Saturday, 1 April 2017
Colour Sergeant Chesney V.C.
With many accounts of the First World War, both fictional and factual, being published to mark the 100th anniversary of that terrible conflict, author Steven Baker has taken us back to an earlier and perhaps simpler time.
Like many of his contemporaries in Victorian Britain, Harry Chesney had a hard and tough childhood.
His mother died from tuberculosis and his father underwent what could be described as the living death of the alcoholic, unable to cope with the loss of his wife, he took his escape via the well known route of the bottle.

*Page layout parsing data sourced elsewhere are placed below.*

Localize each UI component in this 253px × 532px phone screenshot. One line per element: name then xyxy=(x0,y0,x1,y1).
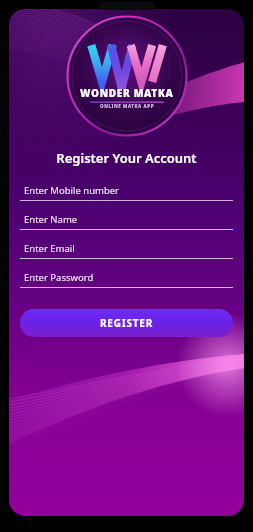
staticText: Enter Email xyxy=(24,242,75,255)
staticText: Enter Name xyxy=(24,213,78,226)
button[interactable]: Enter Name xyxy=(20,213,233,230)
staticText: REGISTER xyxy=(100,316,154,330)
staticText: Enter Mobile number xyxy=(24,184,120,197)
button[interactable]: Enter Mobile number xyxy=(20,184,233,201)
staticText: Enter Password xyxy=(24,271,94,284)
button[interactable]: REGISTER xyxy=(20,309,233,337)
staticText: Register Your Account xyxy=(56,149,197,167)
staticText: WONDER MATKA xyxy=(80,86,174,100)
staticText: ONLINE MATKA APP xyxy=(100,103,155,109)
button[interactable]: Enter Password xyxy=(20,271,233,288)
button[interactable]: Enter Email xyxy=(20,242,233,259)
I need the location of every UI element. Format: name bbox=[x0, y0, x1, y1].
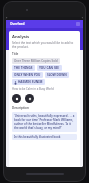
staticText: Title bbox=[12, 52, 19, 56]
button[interactable]: ONLY WHEN YOU bbox=[12, 72, 43, 78]
staticText: ONLY WHEN YOU bbox=[14, 73, 41, 77]
staticText: HAEMIN SUNIM bbox=[18, 80, 43, 84]
staticText: 'Universal truths, beautifully expressed… bbox=[14, 114, 75, 130]
button[interactable]: 'Universal truths, beautifully expressed… bbox=[12, 112, 77, 132]
button[interactable]: More options bbox=[76, 22, 80, 26]
staticText: Over Three Million Copies Sold bbox=[14, 59, 58, 63]
staticText: In this beautifully illustrated book bbox=[14, 135, 75, 139]
button[interactable]: THE THINGS bbox=[12, 65, 35, 71]
button[interactable]: Over Three Million Copies Sold bbox=[12, 58, 60, 64]
staticText: YOU CAN SEE bbox=[39, 66, 60, 70]
staticText: THE THINGS bbox=[14, 66, 33, 70]
button[interactable]: SLOW DOWN bbox=[45, 72, 69, 78]
button[interactable]: In this beautifully illustrated book bbox=[12, 134, 77, 140]
button[interactable]: Add bbox=[12, 94, 21, 103]
button[interactable]: YOU CAN SEE bbox=[37, 65, 62, 71]
staticText: SLOW DOWN bbox=[47, 73, 67, 77]
staticText: Analysis bbox=[12, 34, 30, 40]
staticText: Overfeed bbox=[10, 22, 25, 26]
button[interactable]: HAEMIN SUNIM bbox=[12, 79, 45, 85]
button[interactable]: Overfeed bbox=[9, 21, 26, 27]
staticText: How to be Calm in a Busy World bbox=[12, 87, 54, 91]
staticText: Description bbox=[12, 106, 29, 110]
staticText: Select the text which you would like to … bbox=[12, 41, 77, 49]
button[interactable]: Edit bbox=[25, 94, 34, 103]
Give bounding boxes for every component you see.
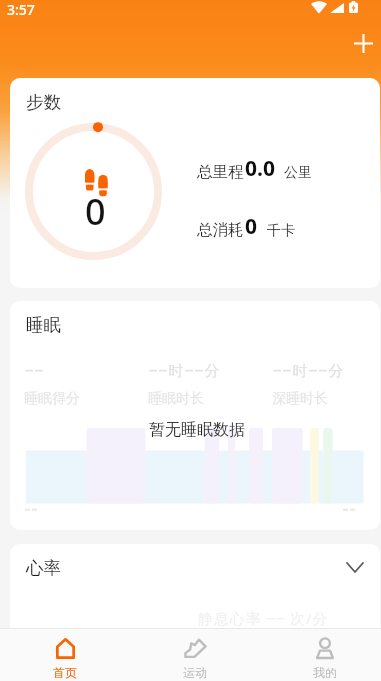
button[interactable]: 心率 — [10, 544, 380, 591]
staticText: 暂无睡眠数据 — [149, 420, 245, 440]
staticText: 静息心率 ‒‒ 次/分 — [198, 608, 329, 628]
staticText: ‒‒ — [25, 360, 45, 380]
staticText: 睡眠 — [26, 314, 61, 336]
button[interactable]: 首页 — [0, 629, 130, 681]
button[interactable]: 运动 — [130, 629, 260, 681]
staticText: 心率 — [26, 557, 61, 579]
staticText: 睡眠得分 — [24, 390, 80, 408]
staticText: 步数 — [26, 91, 61, 113]
button[interactable]: 我的 — [260, 629, 381, 681]
staticText: 公里 — [284, 164, 312, 182]
staticText: 我的 — [313, 665, 337, 680]
staticText: 0 — [245, 212, 258, 241]
staticText: 0.0 — [245, 154, 275, 183]
staticText: 总消耗 — [197, 220, 244, 240]
staticText: 3:57 — [7, 0, 35, 16]
staticText: 首页 — [53, 665, 77, 680]
staticText: ‒‒时‒‒分 — [149, 360, 221, 380]
staticText: 0 — [85, 187, 106, 236]
staticText: 千卡 — [267, 222, 295, 240]
staticText: 总里程 — [197, 162, 244, 182]
staticText: ‒‒时‒‒分 — [273, 360, 345, 380]
staticText: 运动 — [183, 665, 207, 680]
button[interactable]: Add — [343, 23, 381, 63]
staticText: 深睡时长 — [272, 390, 328, 408]
staticText: 睡眠时长 — [148, 390, 204, 408]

Eventually he was overcome by the physical death that such an escape all too often brings.
As a result, Harry ends of in the place of last resort for many of the lower orders, the workhouse.
But Harry is made of tougher stuff than most and he decides to leave the workhouse in search of a better life through joining the British Army.

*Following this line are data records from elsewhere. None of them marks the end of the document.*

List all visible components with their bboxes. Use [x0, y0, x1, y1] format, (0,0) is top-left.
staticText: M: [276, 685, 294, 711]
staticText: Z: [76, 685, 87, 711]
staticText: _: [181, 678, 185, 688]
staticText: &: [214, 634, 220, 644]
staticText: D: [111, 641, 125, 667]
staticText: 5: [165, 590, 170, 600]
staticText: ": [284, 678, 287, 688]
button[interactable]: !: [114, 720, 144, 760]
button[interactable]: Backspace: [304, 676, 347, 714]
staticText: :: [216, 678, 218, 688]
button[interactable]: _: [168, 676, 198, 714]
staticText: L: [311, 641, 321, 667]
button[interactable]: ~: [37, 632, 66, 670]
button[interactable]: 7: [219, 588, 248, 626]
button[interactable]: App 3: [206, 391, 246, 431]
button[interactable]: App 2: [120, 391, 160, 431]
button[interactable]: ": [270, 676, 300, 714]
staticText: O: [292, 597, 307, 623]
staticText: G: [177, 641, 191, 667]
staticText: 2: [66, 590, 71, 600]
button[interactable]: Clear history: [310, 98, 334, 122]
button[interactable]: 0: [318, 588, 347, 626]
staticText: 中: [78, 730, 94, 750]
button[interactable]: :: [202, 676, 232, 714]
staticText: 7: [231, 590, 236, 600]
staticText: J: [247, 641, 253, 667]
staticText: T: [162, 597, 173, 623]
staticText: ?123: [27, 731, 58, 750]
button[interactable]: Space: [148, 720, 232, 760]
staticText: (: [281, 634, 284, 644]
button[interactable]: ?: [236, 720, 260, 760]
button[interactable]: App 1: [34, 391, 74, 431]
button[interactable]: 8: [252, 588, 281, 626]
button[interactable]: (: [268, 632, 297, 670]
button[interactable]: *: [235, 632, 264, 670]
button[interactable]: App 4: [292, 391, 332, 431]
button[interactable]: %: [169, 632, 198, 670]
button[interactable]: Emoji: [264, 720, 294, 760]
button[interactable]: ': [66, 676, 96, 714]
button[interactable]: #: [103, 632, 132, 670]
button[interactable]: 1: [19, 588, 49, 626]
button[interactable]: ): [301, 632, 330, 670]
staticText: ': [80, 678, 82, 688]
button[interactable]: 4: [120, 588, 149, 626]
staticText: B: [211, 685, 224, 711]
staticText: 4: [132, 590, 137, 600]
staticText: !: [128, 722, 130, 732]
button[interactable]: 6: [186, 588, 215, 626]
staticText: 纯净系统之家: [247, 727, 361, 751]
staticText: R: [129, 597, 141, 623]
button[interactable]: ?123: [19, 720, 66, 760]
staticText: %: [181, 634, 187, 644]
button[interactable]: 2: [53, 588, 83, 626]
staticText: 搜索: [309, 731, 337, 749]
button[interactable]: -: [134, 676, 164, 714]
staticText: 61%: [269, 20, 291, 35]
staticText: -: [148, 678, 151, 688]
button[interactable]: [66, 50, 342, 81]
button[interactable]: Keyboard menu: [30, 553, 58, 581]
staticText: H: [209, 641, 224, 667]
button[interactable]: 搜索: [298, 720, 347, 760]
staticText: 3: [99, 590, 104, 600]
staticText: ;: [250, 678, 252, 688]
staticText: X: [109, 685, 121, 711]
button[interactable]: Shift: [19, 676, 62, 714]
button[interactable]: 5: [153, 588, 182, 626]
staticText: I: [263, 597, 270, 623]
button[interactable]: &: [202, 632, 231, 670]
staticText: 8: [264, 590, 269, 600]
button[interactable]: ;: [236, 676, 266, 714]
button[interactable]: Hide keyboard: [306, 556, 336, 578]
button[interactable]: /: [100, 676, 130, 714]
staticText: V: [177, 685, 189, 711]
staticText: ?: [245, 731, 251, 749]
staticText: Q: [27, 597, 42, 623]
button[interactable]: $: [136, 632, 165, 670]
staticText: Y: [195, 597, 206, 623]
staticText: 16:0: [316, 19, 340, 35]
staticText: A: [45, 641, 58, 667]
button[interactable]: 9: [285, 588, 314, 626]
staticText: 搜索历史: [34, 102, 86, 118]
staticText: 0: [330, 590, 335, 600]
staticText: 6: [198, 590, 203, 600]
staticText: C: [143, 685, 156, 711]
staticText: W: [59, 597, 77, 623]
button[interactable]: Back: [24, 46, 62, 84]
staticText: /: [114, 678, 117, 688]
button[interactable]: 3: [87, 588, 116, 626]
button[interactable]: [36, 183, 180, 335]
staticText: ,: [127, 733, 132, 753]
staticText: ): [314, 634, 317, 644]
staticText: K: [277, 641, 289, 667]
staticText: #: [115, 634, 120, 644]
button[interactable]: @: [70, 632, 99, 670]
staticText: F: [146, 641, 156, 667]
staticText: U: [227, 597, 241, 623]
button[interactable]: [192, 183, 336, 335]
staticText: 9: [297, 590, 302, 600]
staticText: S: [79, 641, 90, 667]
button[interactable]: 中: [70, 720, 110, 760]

He rises through the ranks form a common private to the illustrious position of being the Regimental Colour Sergeant and the holder of the Victoria Cross.
His army career takers a sudden and catastrophic hit when, after there is an uprising on the North-West Frontier, Harry is the sole survivor from his platoon.
After a time he makes his way back to England and obtains in the position of being the guardian of Ravi, the illegitimate son of Captain Shervington, a now deceased hero of the regiment.
But then the Boer War comes and Ravi decides that he, too, must join up and fight for Queen and Country.
The novel is redolent of the Boy's own Story books, yet is sympathetically written and draws characters that are full and very believable.